* _ABOUT THIS TASK_:
Send back the whole listing untouched.

== Segment start ==

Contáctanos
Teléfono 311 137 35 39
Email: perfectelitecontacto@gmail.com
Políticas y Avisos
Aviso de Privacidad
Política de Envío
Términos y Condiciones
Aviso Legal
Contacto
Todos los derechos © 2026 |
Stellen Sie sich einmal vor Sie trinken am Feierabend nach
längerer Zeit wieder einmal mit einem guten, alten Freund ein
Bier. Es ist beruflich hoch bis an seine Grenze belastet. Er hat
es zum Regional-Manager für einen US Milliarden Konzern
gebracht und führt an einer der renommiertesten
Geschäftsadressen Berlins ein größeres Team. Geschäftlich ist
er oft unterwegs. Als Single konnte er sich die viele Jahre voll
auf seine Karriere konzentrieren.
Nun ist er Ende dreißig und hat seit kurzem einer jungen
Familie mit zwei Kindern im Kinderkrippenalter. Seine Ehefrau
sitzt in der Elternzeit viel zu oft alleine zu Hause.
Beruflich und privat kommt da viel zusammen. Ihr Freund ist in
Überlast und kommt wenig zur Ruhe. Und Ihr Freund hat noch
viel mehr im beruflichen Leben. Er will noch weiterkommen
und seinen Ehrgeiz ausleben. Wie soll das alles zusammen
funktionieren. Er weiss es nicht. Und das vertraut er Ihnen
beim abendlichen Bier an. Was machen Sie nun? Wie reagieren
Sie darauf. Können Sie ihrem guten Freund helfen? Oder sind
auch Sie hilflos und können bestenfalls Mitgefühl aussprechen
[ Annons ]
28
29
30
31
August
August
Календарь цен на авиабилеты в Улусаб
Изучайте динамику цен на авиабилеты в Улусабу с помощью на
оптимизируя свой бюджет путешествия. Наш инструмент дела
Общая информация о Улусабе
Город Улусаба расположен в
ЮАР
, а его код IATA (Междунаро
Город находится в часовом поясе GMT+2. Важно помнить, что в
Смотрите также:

== Segment end ==

* _PROBLEM SOLUTION_:
Contáctanos
Teléfono 311 137 35 39
Email: perfectelitecontacto@gmail.com
Políticas y Avisos
Aviso de Privacidad
Política de Envío
Términos y Condiciones
Aviso Legal
Contacto
Todos los derechos © 2026 |
Stellen Sie sich einmal vor Sie trinken am Feierabend nach
längerer Zeit wieder einmal mit einem guten, alten Freund ein
Bier. Es ist beruflich hoch bis an seine Grenze belastet. Er hat
es zum Regional-Manager für einen US Milliarden Konzern
gebracht und führt an einer der renommiertesten
Geschäftsadressen Berlins ein größeres Team. Geschäftlich ist
er oft unterwegs. Als Single konnte er sich die viele Jahre voll
auf seine Karriere konzentrieren.
Nun ist er Ende dreißig und hat seit kurzem einer jungen
Familie mit zwei Kindern im Kinderkrippenalter. Seine Ehefrau
sitzt in der Elternzeit viel zu oft alleine zu Hause.
Beruflich und privat kommt da viel zusammen. Ihr Freund ist in
Überlast und kommt wenig zur Ruhe. Und Ihr Freund hat noch
viel mehr im beruflichen Leben. Er will noch weiterkommen
und seinen Ehrgeiz ausleben. Wie soll das alles zusammen
funktionieren. Er weiss es nicht. Und das vertraut er Ihnen
beim abendlichen Bier an. Was machen Sie nun? Wie reagieren
Sie darauf. Können Sie ihrem guten Freund helfen? Oder sind
auch Sie hilflos und können bestenfalls Mitgefühl aussprechen
[ Annons ]
28
29
30
31
August
August
Календарь цен на авиабилеты в Улусаб
Изучайте динамику цен на авиабилеты в Улусабу с помощью на
оптимизируя свой бюджет путешествия. Наш инструмент дела
Общая информация о Улусабе
Город Улусаба расположен в
ЮАР
, а его код IATA (Междунаро
Город находится в часовом поясе GMT+2. Важно помнить, что в
Смотрите также:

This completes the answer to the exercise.